Many paths lead to homosexuality. It would be impossible to describe all. We can only get at a few typical examples.
We turn our attention now to the important question: what is the attitude of the neurotic towards his mother? We have seen that psychoanalysts correlate homosexuality to the repressed love for the mother. Let us give a glimpse at my few statistical data. The question: “Are you specially fond of your mother or your father? Or are you partial to some brother or sister?” was answered by my 20 homosexuals as follows:
“Only of mother—mother—no particular preference—both alike—mother—father—no preference—on the whole, more fond of mother—love the whole family passionately—father—mother—my father mother—mother—mother—mother—specially fond of a brother (indifferent to all the others)—father—mother.”
Approximately one-half confess a greater fondness for the mother. I have mentioned the preferences in these cases because in one of them, at least, I am able positively to prove that back of love for the mother is hidden really a powerful aversion against the father; another subject had failed to mention his fondness for his sister which played a tremendous rôle in the development of his homosexuality. Such a statistical inquiry really requires documentation through psychoanalysis. But even on the face of the statistical figures we find a certain percentage of cases showing a greater fondness for the mother. This is also true of some of the cases in which the predominant love had been declared in favor of the father.
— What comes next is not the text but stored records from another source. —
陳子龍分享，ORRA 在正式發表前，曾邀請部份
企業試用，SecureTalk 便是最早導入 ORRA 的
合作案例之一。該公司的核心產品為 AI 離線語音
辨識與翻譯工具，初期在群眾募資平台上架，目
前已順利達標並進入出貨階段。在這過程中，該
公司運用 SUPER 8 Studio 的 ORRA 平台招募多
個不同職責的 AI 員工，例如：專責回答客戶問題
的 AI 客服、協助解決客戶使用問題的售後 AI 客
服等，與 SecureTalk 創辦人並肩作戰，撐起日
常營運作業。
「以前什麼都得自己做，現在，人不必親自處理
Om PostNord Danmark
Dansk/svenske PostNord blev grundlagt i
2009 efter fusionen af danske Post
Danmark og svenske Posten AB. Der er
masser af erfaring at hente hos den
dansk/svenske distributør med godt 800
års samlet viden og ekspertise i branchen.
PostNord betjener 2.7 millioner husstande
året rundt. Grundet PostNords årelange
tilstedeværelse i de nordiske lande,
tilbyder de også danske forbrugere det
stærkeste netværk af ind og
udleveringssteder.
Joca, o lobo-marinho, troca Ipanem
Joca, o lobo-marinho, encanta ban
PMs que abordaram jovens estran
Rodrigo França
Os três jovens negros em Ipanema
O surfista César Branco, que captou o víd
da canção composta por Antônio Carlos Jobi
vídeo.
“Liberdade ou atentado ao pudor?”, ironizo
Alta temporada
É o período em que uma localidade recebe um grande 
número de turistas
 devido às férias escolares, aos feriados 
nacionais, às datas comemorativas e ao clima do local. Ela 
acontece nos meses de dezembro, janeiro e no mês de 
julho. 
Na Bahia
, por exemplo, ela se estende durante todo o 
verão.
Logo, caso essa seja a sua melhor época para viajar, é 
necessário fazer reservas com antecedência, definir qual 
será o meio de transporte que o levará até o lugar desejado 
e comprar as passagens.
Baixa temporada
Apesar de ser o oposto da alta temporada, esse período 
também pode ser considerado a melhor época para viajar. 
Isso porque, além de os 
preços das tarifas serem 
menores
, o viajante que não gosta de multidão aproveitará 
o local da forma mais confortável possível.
Hirschfeld holds that the attachment of the urning to his mother is a common occurrence. He states:
“The homosexual is attracted to one woman with particular tenderness; this is his mother; and here we also find the analogy of a particularly intimate relationship between the urning daughter and her father. The homosexual’s attachment to his mother is so typical, that the Freudian school has described this mother-complex as the cause of homosexuality. I hold this deduction for a false one. The homosexual does not become an urning because he was so passionately attached to his mother as a child; on the contrary, he leans towards the mother instinctively rather than knowingly, at first, this being the direction of his weakness and peculiarity and often his mother, also instinctively, makes him her favorite child....”
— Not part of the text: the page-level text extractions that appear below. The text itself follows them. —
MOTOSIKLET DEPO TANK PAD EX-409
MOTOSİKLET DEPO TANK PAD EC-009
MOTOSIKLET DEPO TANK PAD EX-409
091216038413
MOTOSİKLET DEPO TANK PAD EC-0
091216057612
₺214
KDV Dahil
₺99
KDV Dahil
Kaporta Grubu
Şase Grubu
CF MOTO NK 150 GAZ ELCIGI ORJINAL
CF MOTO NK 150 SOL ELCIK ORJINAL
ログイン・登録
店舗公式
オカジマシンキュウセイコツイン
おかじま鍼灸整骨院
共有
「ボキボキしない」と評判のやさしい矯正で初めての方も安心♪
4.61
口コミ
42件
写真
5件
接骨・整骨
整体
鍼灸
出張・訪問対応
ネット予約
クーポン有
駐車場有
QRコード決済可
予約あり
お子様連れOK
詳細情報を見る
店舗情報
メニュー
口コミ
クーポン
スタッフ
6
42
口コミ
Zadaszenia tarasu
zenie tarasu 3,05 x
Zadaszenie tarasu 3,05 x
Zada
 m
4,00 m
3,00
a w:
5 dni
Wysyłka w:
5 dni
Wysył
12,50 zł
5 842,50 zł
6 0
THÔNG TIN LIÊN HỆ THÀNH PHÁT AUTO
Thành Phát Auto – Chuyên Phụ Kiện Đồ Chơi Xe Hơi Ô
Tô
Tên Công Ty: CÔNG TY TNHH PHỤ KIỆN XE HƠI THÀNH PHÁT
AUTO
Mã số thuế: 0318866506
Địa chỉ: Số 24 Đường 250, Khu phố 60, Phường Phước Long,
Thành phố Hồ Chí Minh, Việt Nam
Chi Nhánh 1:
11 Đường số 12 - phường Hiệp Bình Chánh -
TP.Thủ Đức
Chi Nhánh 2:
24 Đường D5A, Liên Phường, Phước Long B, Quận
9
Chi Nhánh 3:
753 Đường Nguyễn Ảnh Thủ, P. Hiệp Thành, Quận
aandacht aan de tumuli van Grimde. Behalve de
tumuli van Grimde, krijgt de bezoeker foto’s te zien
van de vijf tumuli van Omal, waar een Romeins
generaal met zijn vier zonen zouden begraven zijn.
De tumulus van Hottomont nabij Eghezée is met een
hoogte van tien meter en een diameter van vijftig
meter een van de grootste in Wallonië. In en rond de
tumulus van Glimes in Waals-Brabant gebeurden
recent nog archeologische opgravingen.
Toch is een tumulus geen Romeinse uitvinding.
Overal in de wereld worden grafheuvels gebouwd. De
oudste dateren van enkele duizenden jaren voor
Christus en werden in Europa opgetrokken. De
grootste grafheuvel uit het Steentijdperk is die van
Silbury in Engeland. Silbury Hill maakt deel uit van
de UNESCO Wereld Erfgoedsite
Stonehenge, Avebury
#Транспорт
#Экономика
This conclusion of Hirschfeld’s I find myself unable to accept. The urning is often the mother’s favorite child before his birth. The child responds with the most tender love for his mother with whom he identifies himself in the end. Sometimes the mother wishes a girl and brings up her boy as one. I know one urning who was never dressed in pantelets by his mother, who was always kept by her side and whose mother was in the habit of folding his external genital over with his skin, saying: you are a girl! Even as a grown up boy he was frequently put in girl’s clothes and he preserved for some time a tendency to transvestism.
Undoubtedly there are many cases, in which direct love for the mother has absorbed all love for the female sex.
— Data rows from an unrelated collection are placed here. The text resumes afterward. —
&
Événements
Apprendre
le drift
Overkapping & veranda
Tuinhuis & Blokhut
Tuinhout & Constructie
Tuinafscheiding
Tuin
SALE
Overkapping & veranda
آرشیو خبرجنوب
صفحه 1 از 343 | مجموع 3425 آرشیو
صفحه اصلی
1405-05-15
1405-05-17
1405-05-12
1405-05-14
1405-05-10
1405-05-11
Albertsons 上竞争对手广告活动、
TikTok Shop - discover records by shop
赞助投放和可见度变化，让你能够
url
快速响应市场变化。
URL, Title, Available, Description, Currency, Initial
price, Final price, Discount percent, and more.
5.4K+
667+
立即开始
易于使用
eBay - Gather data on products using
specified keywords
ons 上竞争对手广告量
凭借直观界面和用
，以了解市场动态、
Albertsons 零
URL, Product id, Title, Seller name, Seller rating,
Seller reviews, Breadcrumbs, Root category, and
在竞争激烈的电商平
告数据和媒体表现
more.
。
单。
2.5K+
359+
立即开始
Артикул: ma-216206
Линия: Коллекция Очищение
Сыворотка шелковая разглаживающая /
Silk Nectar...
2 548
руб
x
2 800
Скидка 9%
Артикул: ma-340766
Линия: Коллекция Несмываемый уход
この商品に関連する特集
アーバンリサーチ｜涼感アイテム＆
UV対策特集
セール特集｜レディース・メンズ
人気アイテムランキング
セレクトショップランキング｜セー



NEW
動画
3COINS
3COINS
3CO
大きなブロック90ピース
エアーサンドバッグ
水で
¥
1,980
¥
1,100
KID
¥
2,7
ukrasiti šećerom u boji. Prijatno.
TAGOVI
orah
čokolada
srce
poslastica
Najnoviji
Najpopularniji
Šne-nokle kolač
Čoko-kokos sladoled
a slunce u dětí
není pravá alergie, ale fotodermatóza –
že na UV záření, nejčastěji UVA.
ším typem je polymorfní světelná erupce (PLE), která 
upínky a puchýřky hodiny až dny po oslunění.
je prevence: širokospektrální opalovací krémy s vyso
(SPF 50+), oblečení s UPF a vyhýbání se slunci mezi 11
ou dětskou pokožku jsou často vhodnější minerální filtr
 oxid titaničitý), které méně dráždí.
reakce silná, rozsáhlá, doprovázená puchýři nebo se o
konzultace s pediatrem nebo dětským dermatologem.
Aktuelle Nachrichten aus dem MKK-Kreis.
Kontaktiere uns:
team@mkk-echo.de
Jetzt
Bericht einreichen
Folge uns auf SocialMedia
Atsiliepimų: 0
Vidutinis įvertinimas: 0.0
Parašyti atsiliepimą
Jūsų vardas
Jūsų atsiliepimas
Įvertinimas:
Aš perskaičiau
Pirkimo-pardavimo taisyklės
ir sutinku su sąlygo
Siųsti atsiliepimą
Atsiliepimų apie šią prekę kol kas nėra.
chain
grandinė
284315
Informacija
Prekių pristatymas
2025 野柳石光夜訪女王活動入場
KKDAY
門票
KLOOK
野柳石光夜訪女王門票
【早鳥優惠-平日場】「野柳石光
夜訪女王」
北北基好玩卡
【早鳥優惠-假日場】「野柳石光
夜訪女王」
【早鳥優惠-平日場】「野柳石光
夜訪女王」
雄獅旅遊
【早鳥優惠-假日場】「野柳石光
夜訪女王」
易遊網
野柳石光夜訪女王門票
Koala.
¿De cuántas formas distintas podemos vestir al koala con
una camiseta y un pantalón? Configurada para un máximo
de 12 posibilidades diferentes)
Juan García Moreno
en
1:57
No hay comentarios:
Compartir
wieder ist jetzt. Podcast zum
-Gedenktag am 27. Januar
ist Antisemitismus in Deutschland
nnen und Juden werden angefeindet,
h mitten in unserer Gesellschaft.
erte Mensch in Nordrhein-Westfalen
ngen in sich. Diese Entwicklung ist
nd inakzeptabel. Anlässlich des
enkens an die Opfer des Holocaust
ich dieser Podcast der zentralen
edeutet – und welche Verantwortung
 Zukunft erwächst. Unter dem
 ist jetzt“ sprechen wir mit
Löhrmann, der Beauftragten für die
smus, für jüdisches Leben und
One urning, for instance, as quoted by Hirschfeld, states:
“My mother was everything to me, she was my one best friend, the alpha and omega of my existence. I had built many pretty plans for her, desiring to make her comfortable in her old age.... Then, there came the terrible catastrophe, which nearly wiped out my whole existence, death robbed me of my much-beloved mother. The report of her illness, which made me fear the worst, found me in the North of Ireland and the tortures which I endured during the two days and two nights that it took me to reach home, could not be described in mere words. On the train folks avoided me suspecting that I was insane.... For three weary weeks I took care of my mother day and night, then God took her from me, and I remained a lonely wanderer, broken in mind and body. It was a blow from which I could never recover. In the endeavor to forget I returned to my England to take up my former work but it was useless. Forget I could not, day and night I was a prey to mental and physical suffering. I could not stand it any longer. So I returned to the old home where my people had lived for 100 years. Sometimes I was nearly insane and felt a little more quiet only when visiting the cemetery and hovering around my parents’ resting place. Unable to find peace I decided to travel. In the churches and cathedrals of every City and in the chapels of every village through which I passed I prayed to God for the soul of my beloved mother. The gnawing anguish in my heart over the death of my beloved mother had shattered my nerves all to pieces.... I felt myself paralyzed on account of my deep depression, I could no longer think, I fell into melancholy although I sometimes tried to rouse myself. I abandoned all correspondence because no one could write me a consoling word. When the world which existed between mother and myself shattered, life ceased to have any interest for me.”